Ponemos de por medio al más grande océano.
Durante días no vemos un solo resto de tierra, tan sólo la tímida certeza de que en cierta dirección que el capitán me señala se encuentra la isla de Pascua. Estamos atrapados en la inmensidad, y nada más dejar atrás el continente siento una nueva bolsa de vacío instalándose en el abdomen.
La melancolía de no haber visto todo lo que podía, o lo que debía haber visto. Ocurrió en Europa, y en Norteamérica: en el momento de pisar una nueva tierra, piensas en lo que sabes de ese mundo y lo que podrías ver, pero cuando luego miro hacia atrás en estas páginas, últimamente veo mucho rodeo y cosas muy intangibles, que no puedo llevar conmigo más que en la memoria. Hay una pizca de culpabilidad, un incordio de sensación de que es muy poco lo que puede abarcar esa memoria (como si los ojos a la vez fuesen usados a modo de filtro), por muchas letras que se empleen para congelarla.
Mis ojos han presenciado las puertas del paso de Drake (término proscrito en la zona), donde dicen que no hay Dios, pero no sé por qué lo que creo es que en realidad pasa por allí a menudo.
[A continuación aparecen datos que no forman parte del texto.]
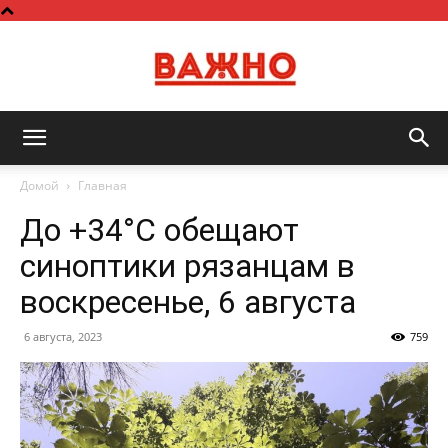
Важно
Домой
Главная
До +34°С обещают
синоптики рязанцам в
воскресенье, 6 августа
6 августа, 2023
759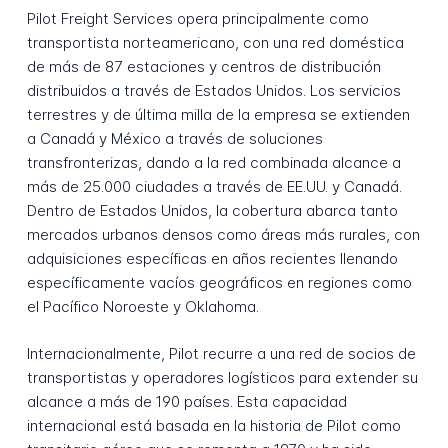
Pilot Freight Services opera principalmente como
transportista norteamericano, con una red doméstica
de más de 87 estaciones y centros de distribución
distribuidos a través de Estados Unidos. Los servicios
terrestres y de última milla de la empresa se extienden
a Canadá y México a través de soluciones
transfronterizas, dando a la red combinada alcance a
más de 25.000 ciudades a través de EE.UU. y Canadá.
Dentro de Estados Unidos, la cobertura abarca tanto
mercados urbanos densos como áreas más rurales, con
adquisiciones específicas en años recientes llenando
específicamente vacíos geográficos en regiones como
el Pacífico Noroeste y Oklahoma.
Internacionalmente, Pilot recurre a una red de socios de
transportistas y operadores logísticos para extender su
alcance a más de 190 países. Esta capacidad
internacional está basada en la historia de Pilot como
Mis ojos han visto los glaciares que ciñen Isla Desolación, y los bloques de hielo a sus pies que de un día para otro cambian completamente de forma, moviéndose al compás de la danza de las corrientes marinas, con una aparente aleatoriedad, con una belleza extraña y letal, que te invita a subirte para dejarte flotando en un trozo de hielo que se va deshaciendo y disminuyendo, y ay de ti si no encuentras nada a que aferrarte pronto. He visto estos y otros peligros que me han conducido a otros pensamientos. He visto la fluctuación del color del agua según la profundidad, indicando que en ese fondo marino suceden muchas más cosas de las que creemos desde la tranquilidad de la superficie.
Ahora, mientras escribo esto, vemos a los lejos una ballena saliendo a la superficie, expulsando agua como un géiser, y hundiéndose majestuosamente en las profundidades. La visión del cetáceo me conmueve, sobre todo porque recuerdo los cantos de la noche anterior a la partida.
Releo lo que he escrito, incluso lo más reciente, e inmediatamente es como si fuese el texto de otro, y en algunos casos hasta me cuesta entenderlo. Las ballenas, por ejemplo, su impresión en mi recuerdo ha sido mayor que la de muchas montañas cuyo nombre ya he olvidado, y sin embargo aquí son un animal muy grande, su presencia es desproporcionada cuando la ves a relativa distancia… recuerdas los documentales de la televisión, y parecen un pez gigante, lento y torpe. Cuando la ves con tus propios ojos, compruebas que en efecto es gigante, aunque a una escala inédita. Y no son torpes, se mueven con gracia y plena consciencia de que con sus saltos mueven grandes masas de agua a su alrededor, que son enormemente bellas. Su memoria es tan prodigiosa como desconocida su capacidad de usarla. Su soledad estremece, como su respiración. Me gustaría mirarle a los ojos, y ver si la soledad que siente es la misma que la mía.
Aparto el cuaderno y cojo un cubo de los que hay dispuestos en este lado del barco, sujetos con cuerdas, a la barandilla de la cubierta. Lo suelto y cae al agua. Lo dejo unos instantes, y tiro de la cuerda áspera. Miro el agua, cristalina, que en un lugar forma parte de la inmensidad oceánica, y sin embargo dentro del cubo pierde toda autoridad e impresión. Se hace algo funcional y susceptible de ser malgastado.
Hago un gesto que llama la atención de uno de los marineros. Enciende su pipa mientras ve cómo me lleno los bolsillos de agua. Tomo puñados del océano y me los guardo en el bolsillo, el cual, por pura lógica, no puede contenerlo, y lo que deja es una humedad que tardará un rato en secarse. El marinero da chupadas a la pipa, y finalmente asiente. Sea lo que sea, ha entendido el gesto, mejor que yo.
Suelto el cubo y vuelvo a mis cuadernos. Hay olor a vapor de acelgas.
El marinero que me ha visto guardar agua en los bolsillos grita tierra. Es la costa de Adamstown, la capital más pequeña del mundo aparece ante nuestros ojos.